A. Pre-titrate the parental cells with:
(1) Blasticidin (Blast) for LentiCas9-Blast selection: titration range 0, 0.625, 1.25, 2.5, 5, 10, 20, 40 ug/ml final x 3-5 days, find the minimal killing dose.
(2) Puromycin (Puro) for sgRNA library selection: titration range 0, 0.05, 0.1, 0.2, 0.5, 1, 2, 4 ug/ml final x 2-3 days, find the minimal killing dose.
B. Establish the monoclonal spCas9-expressing cells for CRISPR screen:
We use LentiCas9-Blast stably transduced cells for a constitutive spCas9 expression. We suggest single cloning these cells and identify monoclonal Cas9+ cells that exert the best CRISPR editing activity for the CRISPR library screen. For this, we developed a “self-inactivation RFP system” for a flow cytometric assay to select the best CRISPR editing clones.
(1) Transduce the cells with LentiCas9-Blast at ~15-20% infection. Blasticidin selects for 3-5 days.
(2) Single cloning by seeding the cells in Blast-medium in 96-well-plates x 3, each contains 300, 100, and 30 cells in the plate.
(3) Select wells that contain monoclonal cells and expand the culture. It typically talks 2 – 4 weeks to expand from a single cell to get enough cells for frozen stocks and the functional test.
(4) Test the CRISPR editing efficiency of each monoclonal Cas9-expressing cell using the sgRNA targeting RFP (sgRFP; 5’-GTCACCACATACGAAGACGG-3’). Select the best CRISPR editing clones for CRISPR screens.
C. Preparation of CRISPR library virus:
Make library virus using HEK293 cells in P100 dishes. We suggest making 10 dishes of virus per 1,000 sgRNA constructs in the library for a typical one condition, 1,000x coverage, triplicated screen. The real dish # of viral production required for the screen depends on the infection potential of the target cells, and the screen designs such as coverage-fold, # of replicates, # of conditions (e.g., drug treatments, etc.). A pilot culture to calculate the required viral amount is highly recommended.
(1) Day 1: Seed HEK293 cells at 3.4 x 106 cells per P100 dish in DMEM medium with 10% FBS, penicillin (100 units/ml), streptomycin (100 μg/ml), and plasmocin (5 μg/ml).
(2) Day 2: Transfect the HEK293 cells with a mixture of pPAX2 plasmid: pMD2 plasmid: CRISPR library plasmid = 5.6 μg: 5.6 μg: 5.6 μg (Total DNA = 17 μg).
(3) Day 3: Replace medium 18-24 h after transfection.
(4) Day 5: Harvest the viral containing supernatant from the HEK293 cultures.
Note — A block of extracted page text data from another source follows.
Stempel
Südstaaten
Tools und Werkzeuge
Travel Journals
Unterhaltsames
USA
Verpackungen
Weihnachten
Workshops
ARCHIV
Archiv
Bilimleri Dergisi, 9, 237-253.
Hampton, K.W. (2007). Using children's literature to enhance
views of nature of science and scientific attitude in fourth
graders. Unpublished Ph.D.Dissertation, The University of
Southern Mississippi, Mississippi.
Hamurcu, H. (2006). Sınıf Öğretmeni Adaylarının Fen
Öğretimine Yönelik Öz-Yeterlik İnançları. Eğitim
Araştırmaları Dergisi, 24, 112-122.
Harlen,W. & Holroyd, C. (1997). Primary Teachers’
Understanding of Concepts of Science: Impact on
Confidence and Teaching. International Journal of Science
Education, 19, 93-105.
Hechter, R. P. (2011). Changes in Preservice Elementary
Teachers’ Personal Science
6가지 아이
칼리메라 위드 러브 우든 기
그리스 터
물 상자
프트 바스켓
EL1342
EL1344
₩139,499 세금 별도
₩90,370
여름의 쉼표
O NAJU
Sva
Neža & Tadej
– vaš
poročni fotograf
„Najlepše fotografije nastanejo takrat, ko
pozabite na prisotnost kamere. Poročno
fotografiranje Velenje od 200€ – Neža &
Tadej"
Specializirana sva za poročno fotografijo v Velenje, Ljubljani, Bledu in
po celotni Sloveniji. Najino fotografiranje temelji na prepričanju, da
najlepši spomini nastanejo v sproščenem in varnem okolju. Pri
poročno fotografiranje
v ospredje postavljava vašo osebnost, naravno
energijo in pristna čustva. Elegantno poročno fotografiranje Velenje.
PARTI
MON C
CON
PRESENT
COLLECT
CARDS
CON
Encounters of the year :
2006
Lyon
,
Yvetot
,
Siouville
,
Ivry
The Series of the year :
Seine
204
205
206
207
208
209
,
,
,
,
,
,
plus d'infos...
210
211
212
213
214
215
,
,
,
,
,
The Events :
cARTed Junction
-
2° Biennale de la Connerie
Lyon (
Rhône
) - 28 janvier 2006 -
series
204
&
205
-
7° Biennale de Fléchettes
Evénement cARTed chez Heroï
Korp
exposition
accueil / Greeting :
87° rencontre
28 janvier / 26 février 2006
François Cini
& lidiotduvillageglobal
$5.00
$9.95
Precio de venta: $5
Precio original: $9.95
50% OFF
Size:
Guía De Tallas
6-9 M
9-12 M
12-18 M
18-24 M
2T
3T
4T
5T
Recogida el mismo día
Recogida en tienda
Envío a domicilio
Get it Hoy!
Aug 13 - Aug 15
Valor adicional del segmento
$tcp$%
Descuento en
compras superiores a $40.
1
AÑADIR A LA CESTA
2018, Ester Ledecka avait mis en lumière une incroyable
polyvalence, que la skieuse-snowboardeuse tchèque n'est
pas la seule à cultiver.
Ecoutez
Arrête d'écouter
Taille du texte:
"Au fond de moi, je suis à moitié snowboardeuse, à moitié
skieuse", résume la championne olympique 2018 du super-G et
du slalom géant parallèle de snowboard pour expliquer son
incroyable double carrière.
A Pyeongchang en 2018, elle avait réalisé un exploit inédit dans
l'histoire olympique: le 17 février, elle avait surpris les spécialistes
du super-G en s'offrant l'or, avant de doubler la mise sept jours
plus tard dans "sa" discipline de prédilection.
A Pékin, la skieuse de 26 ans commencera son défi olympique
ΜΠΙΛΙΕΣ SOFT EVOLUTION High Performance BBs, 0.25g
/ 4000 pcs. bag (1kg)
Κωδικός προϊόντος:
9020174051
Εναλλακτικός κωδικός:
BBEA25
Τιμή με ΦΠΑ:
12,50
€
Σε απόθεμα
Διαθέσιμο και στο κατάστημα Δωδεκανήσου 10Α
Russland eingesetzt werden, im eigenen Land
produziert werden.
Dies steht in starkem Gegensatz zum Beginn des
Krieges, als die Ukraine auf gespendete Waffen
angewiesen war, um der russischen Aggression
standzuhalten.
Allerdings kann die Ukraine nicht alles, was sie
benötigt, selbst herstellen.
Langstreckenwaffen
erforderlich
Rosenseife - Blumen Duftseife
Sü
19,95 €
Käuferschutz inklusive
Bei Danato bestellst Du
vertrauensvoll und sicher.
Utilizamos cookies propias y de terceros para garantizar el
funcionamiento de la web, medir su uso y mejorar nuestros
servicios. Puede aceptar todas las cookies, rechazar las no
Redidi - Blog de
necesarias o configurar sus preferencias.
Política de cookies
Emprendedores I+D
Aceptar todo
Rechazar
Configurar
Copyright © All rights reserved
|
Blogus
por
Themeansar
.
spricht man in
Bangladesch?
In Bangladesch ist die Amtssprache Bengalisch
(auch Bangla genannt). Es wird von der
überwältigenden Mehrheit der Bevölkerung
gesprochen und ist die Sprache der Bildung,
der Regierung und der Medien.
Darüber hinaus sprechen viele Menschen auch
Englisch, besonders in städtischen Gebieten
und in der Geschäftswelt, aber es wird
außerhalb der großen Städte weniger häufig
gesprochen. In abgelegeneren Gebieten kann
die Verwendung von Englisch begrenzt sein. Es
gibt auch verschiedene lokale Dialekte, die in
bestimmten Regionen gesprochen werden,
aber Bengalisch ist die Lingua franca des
Spin at 2,000 g x 10 min to remove the cell debris. Aliquot the viral supernatant and store @ -80℃.
D. Pilot library virus test infection:
(1) Setup a viral titration in a 12-well plate scale. Typical seeding density: 1 – 2 million cells per 12-well. Titrate the virus with a 2-fold gradience. Each well contains 10ug/mL polybrene (final concentration).
(2) Read the RFP+ cell % at 48hr post-infection. Identify the well with 15 – 20 % RFP+ % (this will be the titer for the real screen). Using this condition, we expect to have ~ 90% of the infected cells receiving only one sgRNA construct.
E. Pilot library test culture (mimic the real screen condition but in a smaller scale):
(1) Transduce the Cas9-expressing cells with the sgRNA library virus using the condition for 15 – 20 % RFP+ infection and add puromycin 24hr post-infection (and maintain puromycin during the whole course of the screen).
(2) After 24hr in puromycin, check the RFP+ % (usually expect to reach > 60% RFP+ after 24hr puromycin treatment). This is the START of the test screen culture.
(3) Seed cells in the culture conditions for the screen. If planning for a drug response screen, use this Pilot test culture to titrate for the drug concentrations as needed.
(4) Use the pilot library test culture to determine the large-scale screen culture protocol (days, seeding density, drug conditions…). Calculate the reagents required for the large-scale screen culture (virus, medium, compounds, FBS, cytokines, etc.) to ensure sufficient materials to complete the screen.
F. Large-scale screen culture:
(1) Transduced at 15 – 20% RFP+ as previously titrated.
(2) Initial sgRNA library infection needs to get 1,000x coverage to get enough cells to start.
· Example for a 1,000 sgRNA library: Start from 10 million cells per replicate at 15~20% infection rate. Expecting at least 1 million independently infected RFP+ cells.
(3) Add puromycin 24hr after infection.
(4) At the defined time point (e.g., day 3 post-transduction), submit freshly harvested screen cells for 10X Chromium single-cell isolation using the 10X GEM v3.1 kit.